WORK TASK
Every line of the material below in which "cook" shows up is to be located and copied.
==== DATA IN THIS EXERCISE ====
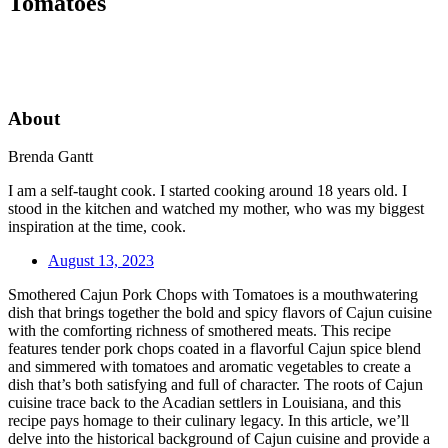
Tomatoes
About
Brenda Gantt
I am a self-taught cook. I started cooking around 18 years old. I
stood in the kitchen and watched my mother, who was my biggest
inspiration at the time, cook.
August 13, 2023
Smothered Cajun Pork Chops with Tomatoes is a mouthwatering
dish that brings together the bold and spicy flavors of Cajun cuisine
with the comforting richness of smothered meats. This recipe
features tender pork chops coated in a flavorful Cajun spice blend
and simmered with tomatoes and aromatic vegetables to create a
dish that’s both satisfying and full of character. The roots of Cajun
cuisine trace back to the Acadian settlers in Louisiana, and this
recipe pays homage to their culinary legacy. In this article, we’ll
delve into the historical background of Cajun cuisine and provide a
====
ANSWER TO THIS TASK
I am a self-taught cook. I started cooking around 18 years old. I
inspiration at the time, cook.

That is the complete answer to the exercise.